Discussion in 'Uncategorized Threads' started by Wayne In ny, Jul 16, 2007.

Thread Status:
Not open for further replies.
  1. Wayne In ny

    Wayne In ny TS Member

    Joined:
    Jan 29, 1998
    Messages:
    72
    Keep our eye on this one.
     
  2. Sgt. Mike

    Sgt. Mike TS Member

    Joined:
    Jan 29, 1998
    Messages:
    301
  3. jnoemanh

    jnoemanh TS Member

    Joined:
    May 20, 2007
    Messages:
    526
    The Supreme Court may or may not hear the case. I hope they do. It's about time the Court adressed this issue.
     
  4. Doctor_Chicago

    Doctor_Chicago Member

    Joined:
    Jan 29, 1998
    Messages:
    209
    Location:
    Chicago and Cleveland
    They will hear it - I am sure they would like to hear it right now with who makes up the SC now.

    It will be good for the country!

    Individual right to keep and bear arms
     
  5. jnoemanh

    jnoemanh TS Member

    Joined:
    May 20, 2007
    Messages:
    526
    " it is my understanding that the ONLY Supreme Court ruling on this issue did NOT see it as an individual right, and supported keeping and bearing arms ONLY as a group (militia) right. That the NRA has not taken this issue to the supreme court long ago seems to me that it feels it would lose, and then have to quit their very profitable rabble-rousing."

    In US v Miller, the Supreme Court found that Miller did not have a Constitutional right to posses a saw-off because it was not a militia weapon, and therefore not protected by the 2nd.

    There have been attempts to bring the issue of the 2nd before the Court, but the Court has chosen not to hear those cases, so Miller stands as of now. Many, many federal and local laws have been put in place regulating firearms, and they've been challanged, but the Supreme Court has refused to hear them.

    I'd like to see this case go before the Court, but I don't think the likely result is at all clear. The "militia" part of the second would have to be explained in a decision, and the court could read that in any of several ways.

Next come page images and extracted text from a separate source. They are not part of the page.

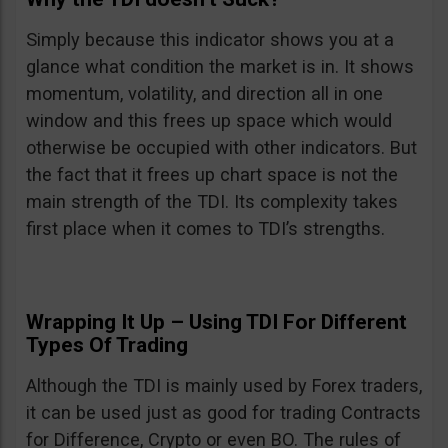
Simply because this indicator shows you at a
glance what condition the market is in. It shows
momentum, volatility, and direction all in one
window and this frees up space which would
otherwise be occupied with other indicators. But
the fact that it frees up chart space is not the
main strength of the TDI. Its complexity takes
first place when it comes to TDI’s strengths.
Wrapping It Up – Using TDI For Different
Types Of Trading
Although the TDI is mainly used by Forex traders,
it can be used just as good for trading Contracts
for Difference, Crypto or even BO. The rules of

    A firm, clear decision by the SC would not do anything good for the NRA. Either way, a clear law-of-the-land decision would put an and to the argument. That would be a good thing. It would put an end to the *they* are after our guns. Either *they*, and that means us, all of us who vote, would enact sensible, clear gun laws, or the other *they*, the samll but shrill fringe groups, would be free to carry their full-autos, grenade launchers, and every other sort of "arm".
     
  6. Wayne In ny

    Wayne In ny TS Member

    Joined:
    Jan 29, 1998
    Messages:
    72
    Wednesday, July 18, 2007

    Gun owners urge Court to move case along

    10:25 PM | Lyle Denniston | Comments (0)

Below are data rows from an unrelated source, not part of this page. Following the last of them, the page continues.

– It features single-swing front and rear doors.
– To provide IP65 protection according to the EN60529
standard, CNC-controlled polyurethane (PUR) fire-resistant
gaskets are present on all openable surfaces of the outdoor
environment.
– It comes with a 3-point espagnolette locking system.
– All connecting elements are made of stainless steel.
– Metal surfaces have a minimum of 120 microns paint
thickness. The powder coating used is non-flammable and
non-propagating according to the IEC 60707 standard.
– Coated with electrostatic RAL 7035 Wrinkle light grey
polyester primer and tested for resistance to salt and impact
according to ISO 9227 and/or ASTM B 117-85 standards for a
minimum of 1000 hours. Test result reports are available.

    Washington, D.C., residents who oppose the city's strict handgun control law urged the Supreme Court on Wednesday to move along, without delay, the city government's appeal of a federal appeals court striking down that law under the Second Amendment. Invoking the half-century old admonitions of the late Justice Felix Frankfurter, the local citizens told the Court that it should not be difficult for city lawyers to promptly prepare their petition for review. The document can be found here.

    The challengers to the local law told the Court that they"look forward" to supporting Supreme Court review of the case, but argued that the city's appeal papers should be filed, as now scheduled, "no later than Aug. 6."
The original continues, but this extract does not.